(Supplied information)
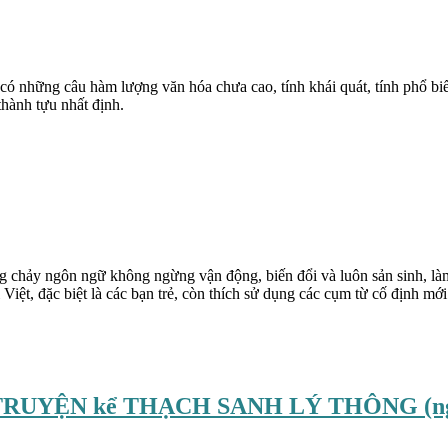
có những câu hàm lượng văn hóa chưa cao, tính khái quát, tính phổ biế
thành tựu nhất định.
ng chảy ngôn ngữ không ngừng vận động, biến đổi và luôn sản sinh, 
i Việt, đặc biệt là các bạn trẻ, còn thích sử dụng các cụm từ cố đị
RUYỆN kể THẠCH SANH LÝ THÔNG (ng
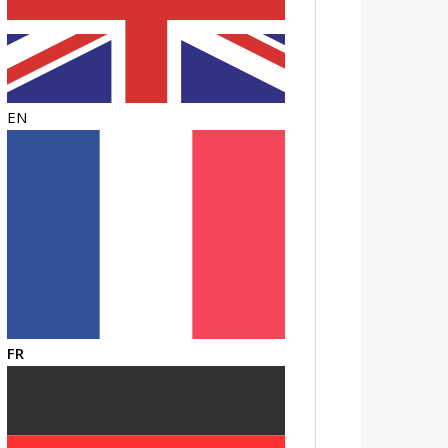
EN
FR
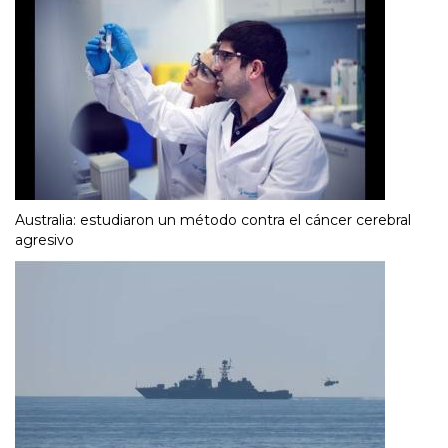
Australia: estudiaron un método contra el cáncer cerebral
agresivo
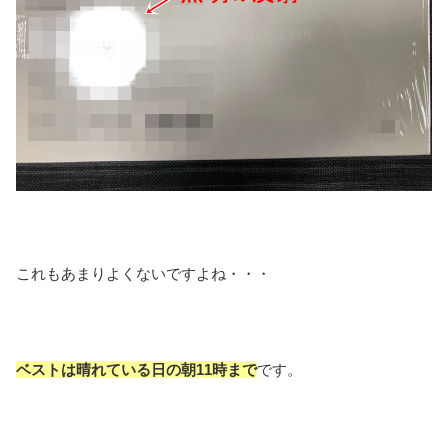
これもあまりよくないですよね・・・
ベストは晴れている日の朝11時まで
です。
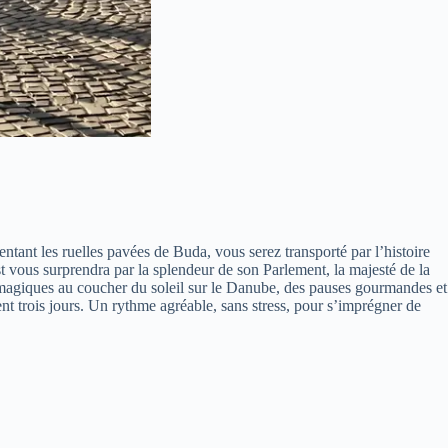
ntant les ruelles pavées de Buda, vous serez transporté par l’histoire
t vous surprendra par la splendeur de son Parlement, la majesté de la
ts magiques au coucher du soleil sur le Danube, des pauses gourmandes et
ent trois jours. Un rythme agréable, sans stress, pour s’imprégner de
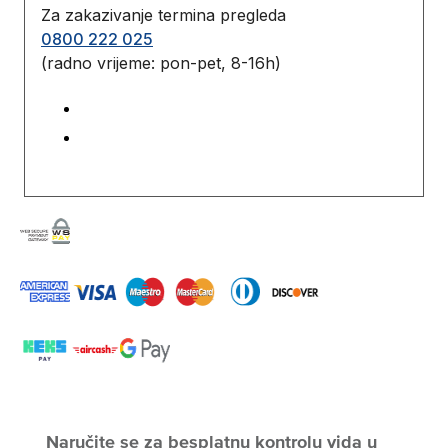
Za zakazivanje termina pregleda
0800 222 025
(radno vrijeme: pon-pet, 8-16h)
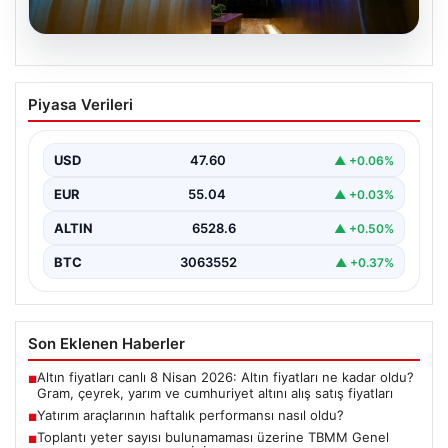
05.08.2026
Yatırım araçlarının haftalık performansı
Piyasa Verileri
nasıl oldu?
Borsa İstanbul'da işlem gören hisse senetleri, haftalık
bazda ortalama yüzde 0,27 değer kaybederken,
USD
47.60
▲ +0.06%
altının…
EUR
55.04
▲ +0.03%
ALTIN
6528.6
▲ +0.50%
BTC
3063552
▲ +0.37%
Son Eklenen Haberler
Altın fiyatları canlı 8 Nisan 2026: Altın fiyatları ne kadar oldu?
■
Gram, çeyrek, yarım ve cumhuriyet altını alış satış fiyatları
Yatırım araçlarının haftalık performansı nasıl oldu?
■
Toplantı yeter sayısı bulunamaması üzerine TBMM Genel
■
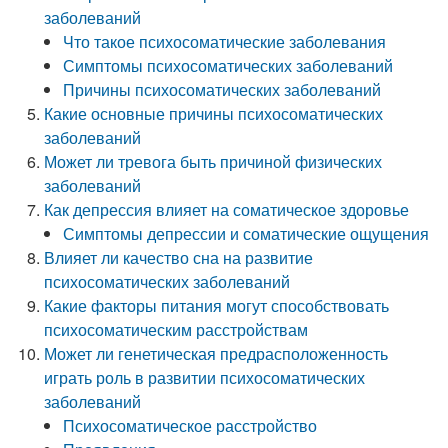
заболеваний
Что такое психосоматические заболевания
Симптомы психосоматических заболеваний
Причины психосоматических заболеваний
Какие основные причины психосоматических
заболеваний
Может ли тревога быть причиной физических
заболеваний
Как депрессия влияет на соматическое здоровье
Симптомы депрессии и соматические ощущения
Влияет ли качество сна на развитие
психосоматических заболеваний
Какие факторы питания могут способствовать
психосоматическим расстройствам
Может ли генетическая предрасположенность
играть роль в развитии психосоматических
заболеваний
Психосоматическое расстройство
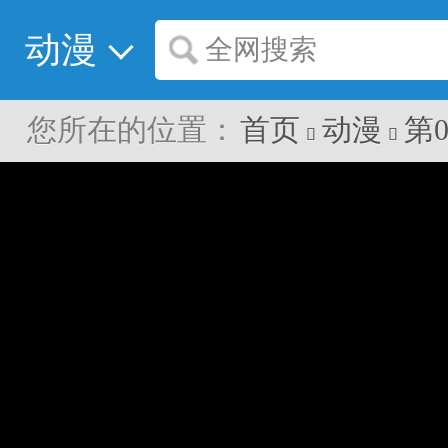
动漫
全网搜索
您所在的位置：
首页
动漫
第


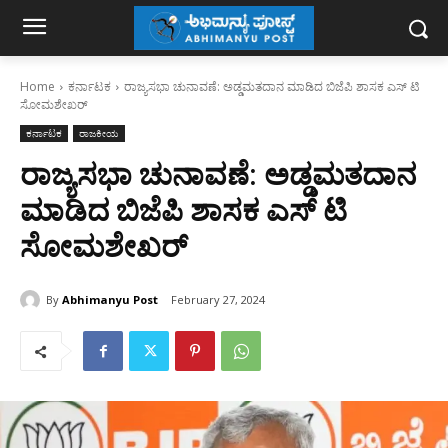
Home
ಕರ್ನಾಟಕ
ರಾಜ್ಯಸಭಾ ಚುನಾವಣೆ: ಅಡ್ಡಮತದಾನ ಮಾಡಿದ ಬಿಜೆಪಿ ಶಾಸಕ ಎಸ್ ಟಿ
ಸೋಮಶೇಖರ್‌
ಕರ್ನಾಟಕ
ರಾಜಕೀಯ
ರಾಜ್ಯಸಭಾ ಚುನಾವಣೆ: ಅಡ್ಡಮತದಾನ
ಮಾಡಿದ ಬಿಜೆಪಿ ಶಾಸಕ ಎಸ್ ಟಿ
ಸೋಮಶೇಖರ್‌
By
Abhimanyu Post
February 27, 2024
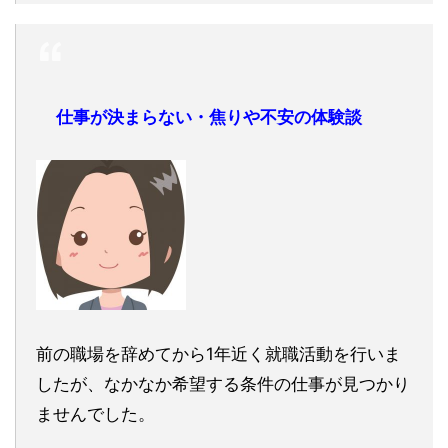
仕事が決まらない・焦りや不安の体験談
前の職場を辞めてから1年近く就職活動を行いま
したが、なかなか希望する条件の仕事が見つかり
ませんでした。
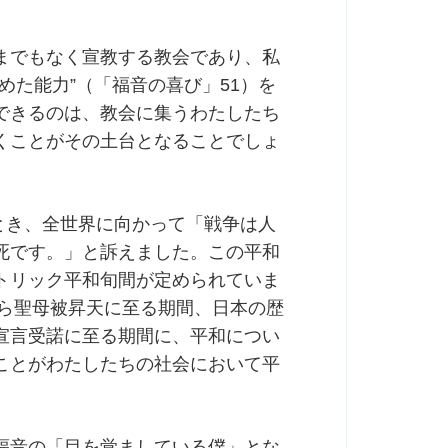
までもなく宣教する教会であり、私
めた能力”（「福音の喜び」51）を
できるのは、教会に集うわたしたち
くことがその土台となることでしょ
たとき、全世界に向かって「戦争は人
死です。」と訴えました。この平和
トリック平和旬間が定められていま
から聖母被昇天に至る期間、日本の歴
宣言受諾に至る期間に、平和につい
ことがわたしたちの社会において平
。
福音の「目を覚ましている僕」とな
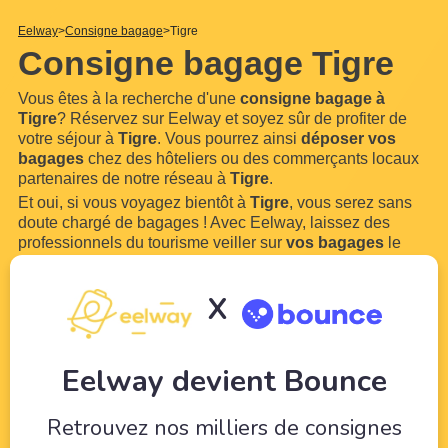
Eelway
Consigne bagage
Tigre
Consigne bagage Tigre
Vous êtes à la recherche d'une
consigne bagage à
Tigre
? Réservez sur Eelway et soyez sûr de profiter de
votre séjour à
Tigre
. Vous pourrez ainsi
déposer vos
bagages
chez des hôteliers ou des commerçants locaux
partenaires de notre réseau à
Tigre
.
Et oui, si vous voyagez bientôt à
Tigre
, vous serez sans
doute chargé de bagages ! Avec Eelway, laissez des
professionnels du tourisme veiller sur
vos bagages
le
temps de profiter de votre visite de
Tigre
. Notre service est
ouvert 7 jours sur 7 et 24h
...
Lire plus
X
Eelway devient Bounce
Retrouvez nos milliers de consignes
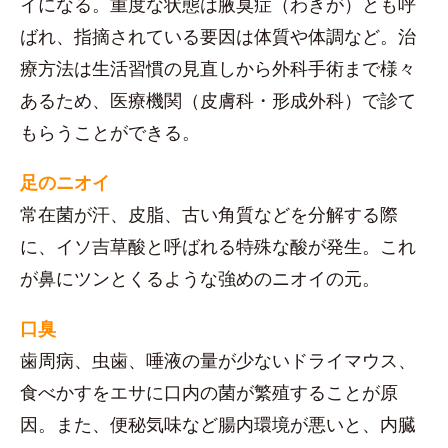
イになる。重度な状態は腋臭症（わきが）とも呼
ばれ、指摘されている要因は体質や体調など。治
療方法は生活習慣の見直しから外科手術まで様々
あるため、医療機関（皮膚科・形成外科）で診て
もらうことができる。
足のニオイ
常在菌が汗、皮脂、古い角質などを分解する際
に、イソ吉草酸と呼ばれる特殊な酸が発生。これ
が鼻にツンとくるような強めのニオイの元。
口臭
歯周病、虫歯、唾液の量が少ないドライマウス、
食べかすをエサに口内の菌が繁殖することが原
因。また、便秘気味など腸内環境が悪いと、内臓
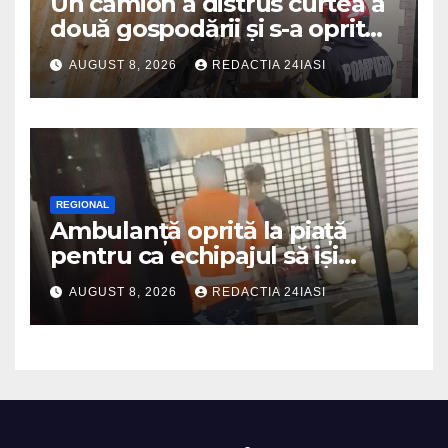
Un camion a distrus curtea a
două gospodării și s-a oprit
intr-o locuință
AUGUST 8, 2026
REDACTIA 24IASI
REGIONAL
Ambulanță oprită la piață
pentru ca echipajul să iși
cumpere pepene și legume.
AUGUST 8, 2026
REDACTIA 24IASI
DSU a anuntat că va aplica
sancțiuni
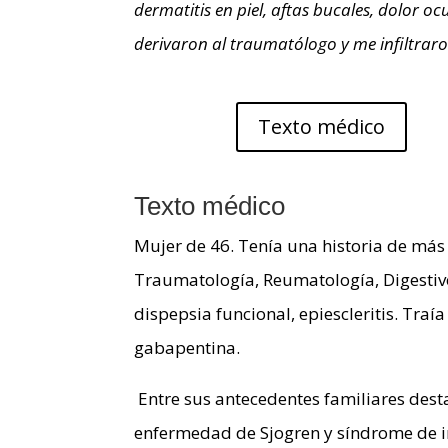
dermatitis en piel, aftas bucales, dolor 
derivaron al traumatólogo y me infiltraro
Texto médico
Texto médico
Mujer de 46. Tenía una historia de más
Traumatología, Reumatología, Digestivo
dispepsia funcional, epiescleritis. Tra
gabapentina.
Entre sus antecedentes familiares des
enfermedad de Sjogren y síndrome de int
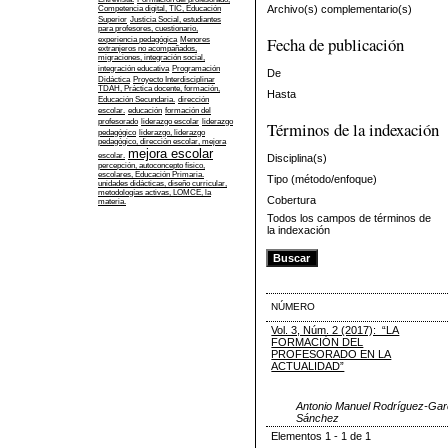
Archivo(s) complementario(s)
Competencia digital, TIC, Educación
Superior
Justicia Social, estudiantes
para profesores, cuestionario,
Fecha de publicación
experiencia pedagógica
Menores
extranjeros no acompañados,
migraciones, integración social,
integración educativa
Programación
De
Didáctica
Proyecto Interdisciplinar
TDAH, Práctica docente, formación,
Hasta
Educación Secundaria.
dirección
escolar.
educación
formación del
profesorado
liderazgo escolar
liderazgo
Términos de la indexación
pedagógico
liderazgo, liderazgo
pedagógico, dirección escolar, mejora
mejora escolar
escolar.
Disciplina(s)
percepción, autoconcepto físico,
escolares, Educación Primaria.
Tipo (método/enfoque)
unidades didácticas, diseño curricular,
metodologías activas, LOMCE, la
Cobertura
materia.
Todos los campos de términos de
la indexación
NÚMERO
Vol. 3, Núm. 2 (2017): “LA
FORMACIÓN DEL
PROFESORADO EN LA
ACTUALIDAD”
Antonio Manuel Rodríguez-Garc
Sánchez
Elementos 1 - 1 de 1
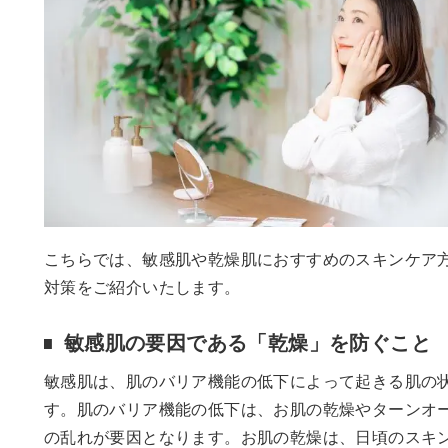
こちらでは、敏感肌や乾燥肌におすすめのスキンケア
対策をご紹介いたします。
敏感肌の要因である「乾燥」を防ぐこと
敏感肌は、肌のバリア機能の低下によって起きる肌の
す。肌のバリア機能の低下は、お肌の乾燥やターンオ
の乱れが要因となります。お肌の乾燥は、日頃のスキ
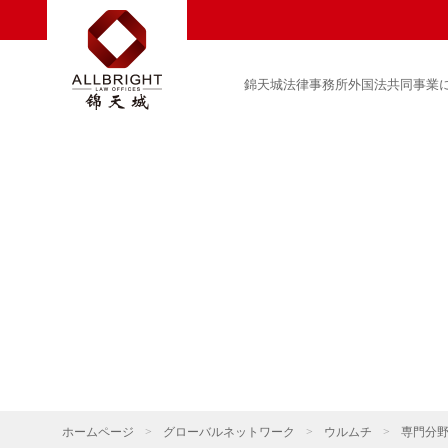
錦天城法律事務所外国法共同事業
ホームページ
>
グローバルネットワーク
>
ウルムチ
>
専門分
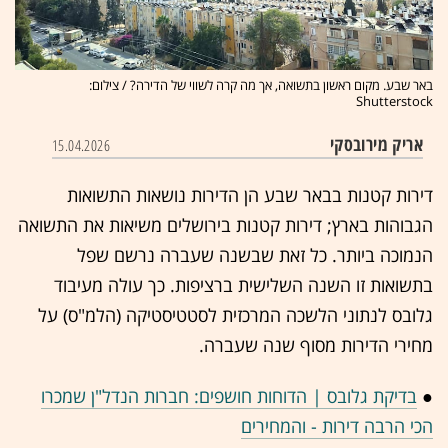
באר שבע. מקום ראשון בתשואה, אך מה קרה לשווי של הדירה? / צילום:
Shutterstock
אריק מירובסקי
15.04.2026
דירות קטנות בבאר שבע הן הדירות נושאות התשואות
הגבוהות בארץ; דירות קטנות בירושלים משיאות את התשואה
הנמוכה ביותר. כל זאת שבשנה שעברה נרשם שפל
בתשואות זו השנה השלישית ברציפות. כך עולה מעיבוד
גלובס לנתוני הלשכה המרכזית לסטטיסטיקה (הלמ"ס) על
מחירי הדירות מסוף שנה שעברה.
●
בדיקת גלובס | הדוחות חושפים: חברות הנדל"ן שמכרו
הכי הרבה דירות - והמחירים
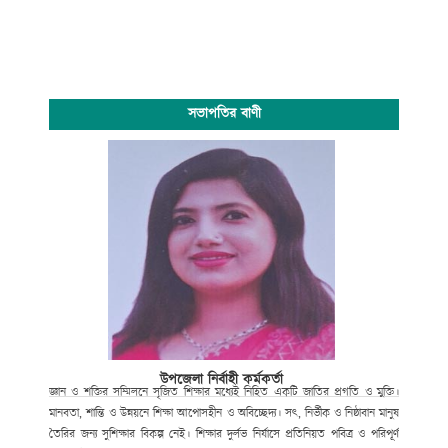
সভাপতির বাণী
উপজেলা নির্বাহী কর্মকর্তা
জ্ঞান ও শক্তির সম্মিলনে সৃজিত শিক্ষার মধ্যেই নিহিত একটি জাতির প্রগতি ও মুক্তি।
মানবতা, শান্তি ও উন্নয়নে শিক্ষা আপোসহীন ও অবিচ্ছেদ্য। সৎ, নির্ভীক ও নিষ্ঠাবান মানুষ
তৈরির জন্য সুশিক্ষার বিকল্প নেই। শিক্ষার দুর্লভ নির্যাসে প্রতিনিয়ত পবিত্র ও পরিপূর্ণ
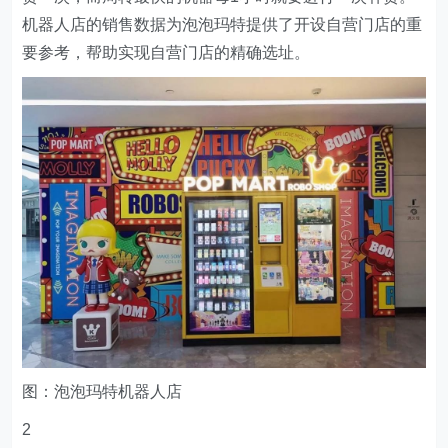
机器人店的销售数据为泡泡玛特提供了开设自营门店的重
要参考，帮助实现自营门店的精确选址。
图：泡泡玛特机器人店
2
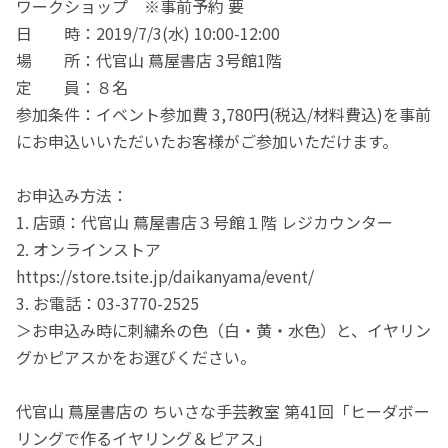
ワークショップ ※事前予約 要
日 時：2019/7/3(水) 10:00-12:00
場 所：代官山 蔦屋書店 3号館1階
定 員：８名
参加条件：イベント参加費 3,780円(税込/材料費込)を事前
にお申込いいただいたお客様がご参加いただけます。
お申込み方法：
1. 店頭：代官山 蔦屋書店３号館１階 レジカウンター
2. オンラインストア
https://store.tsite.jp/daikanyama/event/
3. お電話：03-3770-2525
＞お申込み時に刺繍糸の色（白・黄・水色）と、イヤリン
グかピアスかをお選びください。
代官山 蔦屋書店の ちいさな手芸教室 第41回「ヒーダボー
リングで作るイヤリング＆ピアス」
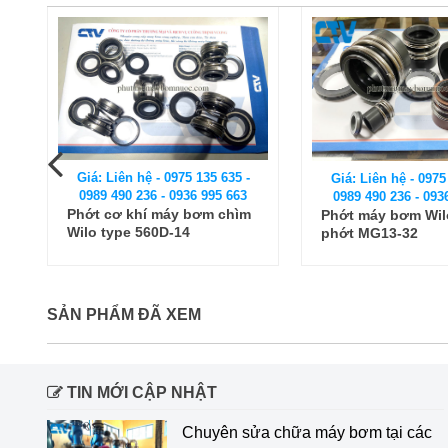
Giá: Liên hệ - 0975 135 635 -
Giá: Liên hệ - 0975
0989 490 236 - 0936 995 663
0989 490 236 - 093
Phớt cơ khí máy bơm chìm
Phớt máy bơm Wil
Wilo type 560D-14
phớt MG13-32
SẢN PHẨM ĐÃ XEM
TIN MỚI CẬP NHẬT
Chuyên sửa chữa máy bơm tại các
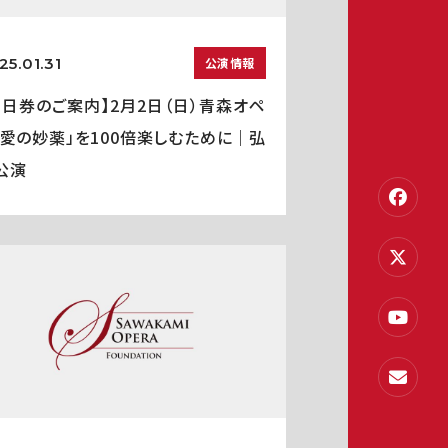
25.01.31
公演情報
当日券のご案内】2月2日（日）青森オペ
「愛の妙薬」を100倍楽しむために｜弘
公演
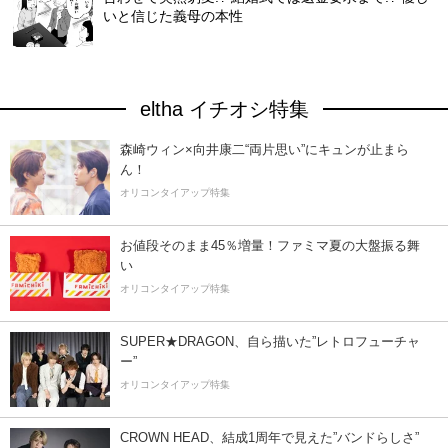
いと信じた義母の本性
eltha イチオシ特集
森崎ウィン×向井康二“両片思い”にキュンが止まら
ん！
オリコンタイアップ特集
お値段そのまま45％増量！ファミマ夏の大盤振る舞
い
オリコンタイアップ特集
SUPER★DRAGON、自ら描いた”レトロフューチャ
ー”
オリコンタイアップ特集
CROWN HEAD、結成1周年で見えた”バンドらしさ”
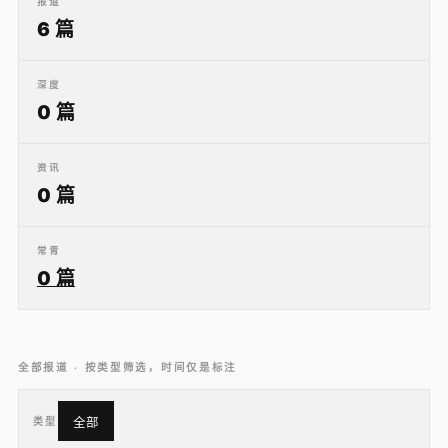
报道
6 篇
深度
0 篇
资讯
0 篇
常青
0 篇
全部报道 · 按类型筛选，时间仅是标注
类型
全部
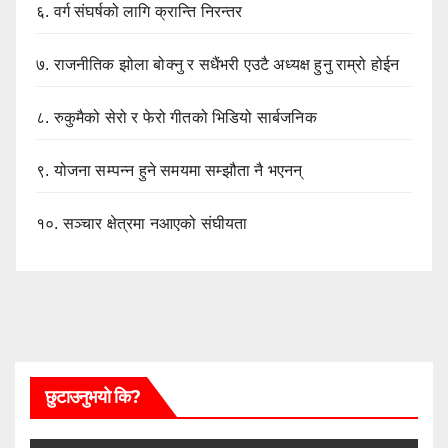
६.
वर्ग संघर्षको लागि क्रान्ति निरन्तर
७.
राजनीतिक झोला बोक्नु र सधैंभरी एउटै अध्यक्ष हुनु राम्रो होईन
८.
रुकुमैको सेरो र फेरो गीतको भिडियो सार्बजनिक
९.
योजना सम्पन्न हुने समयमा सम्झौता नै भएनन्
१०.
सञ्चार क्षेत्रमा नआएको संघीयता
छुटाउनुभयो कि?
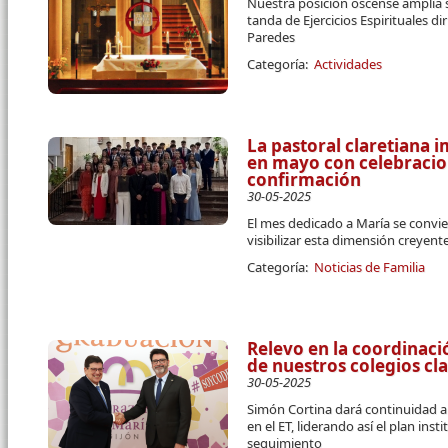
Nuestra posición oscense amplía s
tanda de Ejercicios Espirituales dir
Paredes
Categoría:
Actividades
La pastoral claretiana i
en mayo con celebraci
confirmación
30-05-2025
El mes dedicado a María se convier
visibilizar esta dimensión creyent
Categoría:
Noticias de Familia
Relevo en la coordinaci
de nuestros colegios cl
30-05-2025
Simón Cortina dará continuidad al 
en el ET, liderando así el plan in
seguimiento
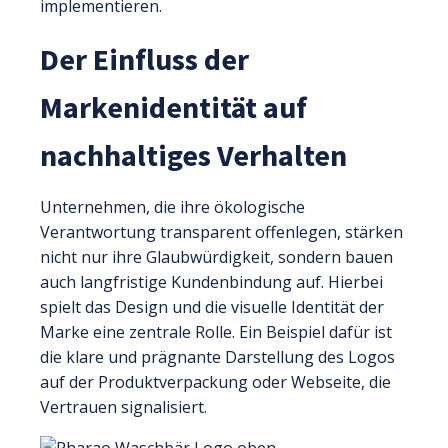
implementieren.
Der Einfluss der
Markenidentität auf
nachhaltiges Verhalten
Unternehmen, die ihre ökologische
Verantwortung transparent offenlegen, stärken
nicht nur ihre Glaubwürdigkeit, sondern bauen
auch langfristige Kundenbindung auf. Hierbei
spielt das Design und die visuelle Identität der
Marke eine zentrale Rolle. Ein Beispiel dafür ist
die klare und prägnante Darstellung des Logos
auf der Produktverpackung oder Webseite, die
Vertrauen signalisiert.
(End Supplied information)
Although the records above contain pictures, the copy should hold only the lines from their start through the line containing "Gram, çeyrek, yarım", each exactly as written, and none of the pictures.

**Solution to the exercise:**
có những câu hàm lượng văn hóa chưa cao, tính khái quát, tính phổ biế
thành tựu nhất định.
ng chảy ngôn ngữ không ngừng vận động, biến đổi và luôn sản sinh, 
i Việt, đặc biệt là các bạn trẻ, còn thích sử dụng các cụm từ cố đị
RUYỆN kể THẠCH SANH LÝ THÔNG (ng
EN
FR
Australia: estudiaron un método contra el cáncer cerebral
agresivo
これもあまりよくないですよね・・・
ベストは晴れている日の朝11時まで
です。
ntant les ruelles pavées de Buda, vous serez transporté par l’histoire
t vous surprendra par la splendeur de son Parlement, la majesté de la
ts magiques au coucher du soleil sur le Danube, des pauses gourmandes et
ent trois jours. Un rythme agréable, sans stress, pour s’imprégner de
Za zakazivanje termina pregleda
0800 222 025
(radno vrijeme: pon-pet, 8-16h)
05.08.2026
Yatırım araçlarının haftalık performansı
Piyasa Verileri
nasıl oldu?
Borsa İstanbul'da işlem gören hisse senetleri, haftalık
bazda ortalama yüzde 0,27 değer kaybederken,
USD
47.60
▲ +0.06%
altının…
EUR
55.04
▲ +0.03%
ALTIN
6528.6
▲ +0.50%
BTC
3063552
▲ +0.37%
Son Eklenen Haberler
Altın fiyatları canlı 8 Nisan 2026: Altın fiyatları ne kadar oldu?
■
Gram, çeyrek, yarım ve cumhuriyet altını alış satış fiyatları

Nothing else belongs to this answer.